Finally, I will address our backlog.

 

At the end of fiscal June our backlog totaled approximately $23 million, of which $20 million is scheduled for shipment during the next 12 months. This $23 million backlog as Dave mentioned is up 26 percent from last quarter and is our highest quarter end backlog for the last several quarters.

 

Now let me introduce Mike Turmelle, our Chief Operating Officer, who will provide you with some additional information on operating results.

 

Mike Turmelle  - SatCon Technology Corp. - COO, Director:

 

Thanks, Ralph. Here in Cambridge at Applied Technology we have been making progress on several important programs. Our works in Navy on the integrated power system, or IPS equipment, continued with manufacturing of an additional shift zone and equipment to be delivered to the Navy test facility in Philadelphia.

 

The IPS is part of the power distribution system being designed for the Navy’s all-electric ship.

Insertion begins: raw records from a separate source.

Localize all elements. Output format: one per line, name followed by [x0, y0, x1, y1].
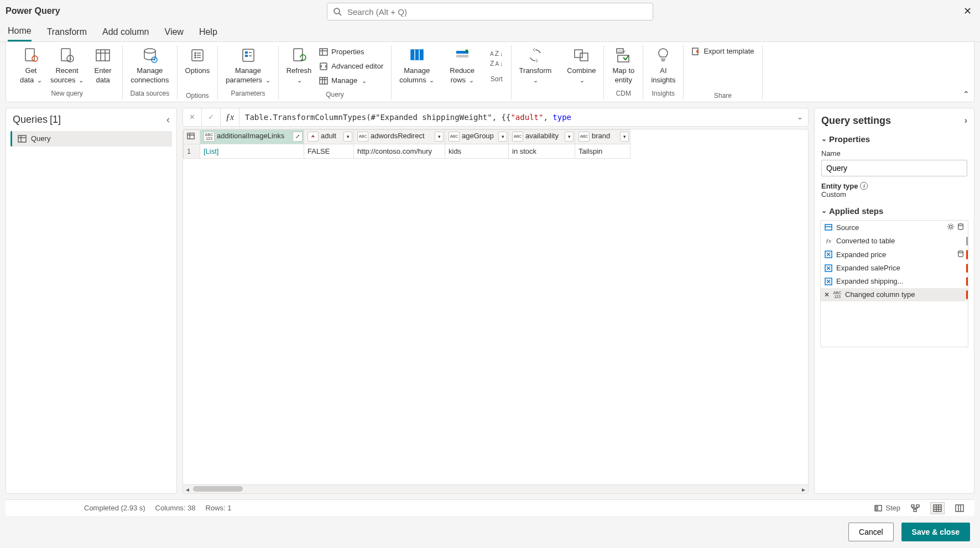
export-template-button[interactable]: Export template — [689, 45, 756, 58]
horizontal-scrollbar[interactable]: ◄ ► — [183, 484, 808, 493]
formula-fx-button[interactable]: ƒx — [221, 108, 239, 126]
queries-title: Queries — [13, 114, 48, 126]
ribbon-collapse-button[interactable]: ⌃ — [963, 90, 969, 98]
col-adwordsRedirect[interactable]: ABCadwordsRedirect▾ — [354, 129, 445, 144]
search-input[interactable] — [347, 7, 647, 17]
formula-accept-button[interactable]: ✓ — [202, 108, 221, 126]
sort-asc-button[interactable]: AZ↓ — [490, 50, 503, 58]
manage-query-button[interactable]: Manage — [317, 74, 385, 87]
cell[interactable]: [List] — [200, 144, 304, 158]
col-availability[interactable]: ABCavailability▾ — [509, 129, 575, 144]
formula-cancel-button[interactable]: ✕ — [183, 108, 202, 126]
table-row[interactable]: 1 [List] FALSE http://contoso.com/hury k… — [184, 144, 630, 158]
search-box[interactable] — [327, 3, 653, 20]
entity-type-value: Custom — [821, 190, 846, 199]
manage-parameters-button[interactable]: Manage parameters — [223, 45, 272, 86]
transform-button[interactable]: Transform — [517, 45, 554, 86]
sort-desc-button[interactable]: ZA↓ — [490, 60, 503, 67]
svg-point-55 — [958, 224, 963, 226]
close-button[interactable]: ✕ — [961, 2, 974, 20]
formula-expand-button[interactable]: ⌄ — [791, 113, 808, 121]
step-changed-column-type[interactable]: ✕ ABC123 Changed column type — [821, 288, 968, 301]
scroll-thumb[interactable] — [193, 486, 243, 492]
tab-transform[interactable]: Transform — [47, 22, 87, 41]
tab-home[interactable]: Home — [8, 22, 32, 41]
type-icon: ABC123 — [833, 290, 842, 299]
info-icon[interactable]: i — [860, 182, 868, 190]
query-item[interactable]: Query — [11, 131, 172, 147]
manage-columns-button[interactable]: Manage columns — [397, 45, 436, 86]
query-settings-panel: Query settings › Properties Name Entity … — [814, 108, 974, 494]
ribbon-group-options: Options Options — [178, 45, 218, 100]
advanced-editor-button[interactable]: Advanced editor — [317, 60, 385, 73]
reduce-rows-button[interactable]: Reduce rows — [447, 45, 477, 86]
tab-add-column[interactable]: Add column — [102, 22, 149, 41]
type-text-icon: A — [307, 132, 319, 142]
recent-sources-button[interactable]: Recent sources — [48, 45, 86, 86]
svg-rect-39 — [580, 53, 588, 61]
gear-icon[interactable] — [947, 223, 955, 232]
map-to-entity-button[interactable]: CDM Map to entity — [609, 45, 637, 86]
svg-point-0 — [334, 8, 340, 14]
tab-help[interactable]: Help — [199, 22, 217, 41]
svg-point-54 — [949, 225, 952, 228]
queries-collapse-button[interactable]: ‹ — [166, 114, 170, 126]
filter-button[interactable]: ▾ — [435, 132, 444, 142]
scroll-left-button[interactable]: ◄ — [183, 485, 192, 494]
ribbon-group-new-query: Get data Recent sources Enter data New q… — [12, 45, 123, 100]
grid-area: ✕ ✓ ƒx Table.TransformColumnTypes(#"Expa… — [183, 108, 809, 494]
combine-button[interactable]: Combine — [565, 45, 598, 86]
database-icon[interactable] — [957, 250, 965, 259]
svg-point-13 — [195, 53, 196, 54]
cancel-button[interactable]: Cancel — [848, 523, 894, 541]
filter-button[interactable]: ▾ — [620, 132, 629, 142]
col-adult[interactable]: Aadult▾ — [304, 129, 354, 144]
step-expanded-saleprice[interactable]: Expanded salePrice — [821, 262, 968, 275]
step-view-button[interactable]: Step — [874, 504, 900, 513]
schema-view-button[interactable] — [952, 502, 967, 514]
query-name-input[interactable] — [821, 160, 967, 176]
get-data-button[interactable]: Get data — [17, 45, 45, 86]
properties-button[interactable]: Properties — [317, 45, 385, 59]
enter-data-button[interactable]: Enter data — [89, 45, 117, 86]
filter-button[interactable]: ▾ — [498, 132, 507, 142]
database-icon[interactable] — [957, 223, 965, 232]
properties-section-header[interactable]: Properties — [815, 131, 974, 147]
expand-column-button[interactable]: ⤢ — [293, 132, 303, 142]
table-corner[interactable] — [184, 129, 200, 144]
col-brand[interactable]: ABCbrand▾ — [575, 129, 630, 144]
svg-rect-38 — [575, 50, 582, 58]
filter-button[interactable]: ▾ — [343, 132, 352, 142]
applied-steps-section-header[interactable]: Applied steps — [815, 203, 974, 219]
ai-insights-button[interactable]: AI insights — [649, 45, 677, 86]
cell[interactable]: http://contoso.com/hury — [354, 144, 445, 158]
scroll-right-button[interactable]: ► — [799, 485, 808, 494]
tab-view[interactable]: View — [165, 22, 184, 41]
formula-text[interactable]: Table.TransformColumnTypes(#"Expanded sh… — [239, 113, 791, 122]
step-converted-to-table[interactable]: ƒx Converted to table — [821, 234, 968, 248]
save-close-button[interactable]: Save & close — [901, 523, 970, 541]
settings-collapse-button[interactable]: › — [965, 116, 967, 126]
cell[interactable]: in stock — [509, 144, 575, 158]
step-marker — [966, 237, 968, 246]
step-source[interactable]: Source — [821, 221, 968, 234]
delete-step-button[interactable]: ✕ — [824, 291, 830, 299]
col-ageGroup[interactable]: ABCageGroup▾ — [445, 129, 509, 144]
step-expanded-shipping[interactable]: Expanded shipping... — [821, 275, 968, 288]
cell[interactable]: FALSE — [304, 144, 354, 158]
options-button[interactable]: Options — [183, 45, 212, 88]
data-view-button[interactable] — [930, 502, 945, 514]
cell[interactable]: Tailspin — [575, 144, 630, 158]
manage-connections-button[interactable]: Manage connections — [128, 45, 171, 86]
col-additionalImageLinks[interactable]: ABC123additionalImageLinks⤢ — [200, 129, 304, 144]
queries-count: [1] — [50, 114, 61, 126]
ribbon-group-data-sources: Manage connections Data sources — [123, 45, 177, 100]
cell[interactable]: kids — [445, 144, 509, 158]
svg-rect-25 — [320, 49, 327, 55]
filter-button[interactable]: ▾ — [565, 132, 574, 142]
refresh-button[interactable]: Refresh — [284, 45, 314, 86]
svg-rect-19 — [243, 49, 254, 61]
step-expanded-price[interactable]: Expanded price — [821, 248, 968, 262]
svg-text:CDM: CDM — [618, 50, 625, 53]
diagram-view-button[interactable] — [908, 502, 922, 514]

The zone of the SatCon equipment has been progressing through tests and evaluations for over a year with no major problem. IPS work is also growing with our strategic partner, General Atomics (ph) in a program for the next generation of the all-electric ship.

 

While the Navy is a major customer for Applied Technology we’ve continued to grow our customer base and have started some new projects in the third quarter. One is a silicon carbide Phase II project that is geared towards finding ways to use a new state-of-the-art silicon carbide electronic and functioning power converters. Silicon carbide is considered by many to be the next generation of high-powered electronics replacing the standard silicon that is used today.

 

We also began a Phase II for the Air Force in which we will design new oil free bearings to improve the efficiencies of current bearing technology. We started two new programs for power conversion equipment with the Army.

 

Last quarter from our power systems plant in Massachusetts we announced that were forming a strategic alliance with Data Physics Corp. for the marketing and sales of Satcon’s Ling vibration test systems. I’m pleased to say that the formation of that alliance has resulted in increased sales of our test and measurement systems over the last year. But that is just one of the areas we have seen increases.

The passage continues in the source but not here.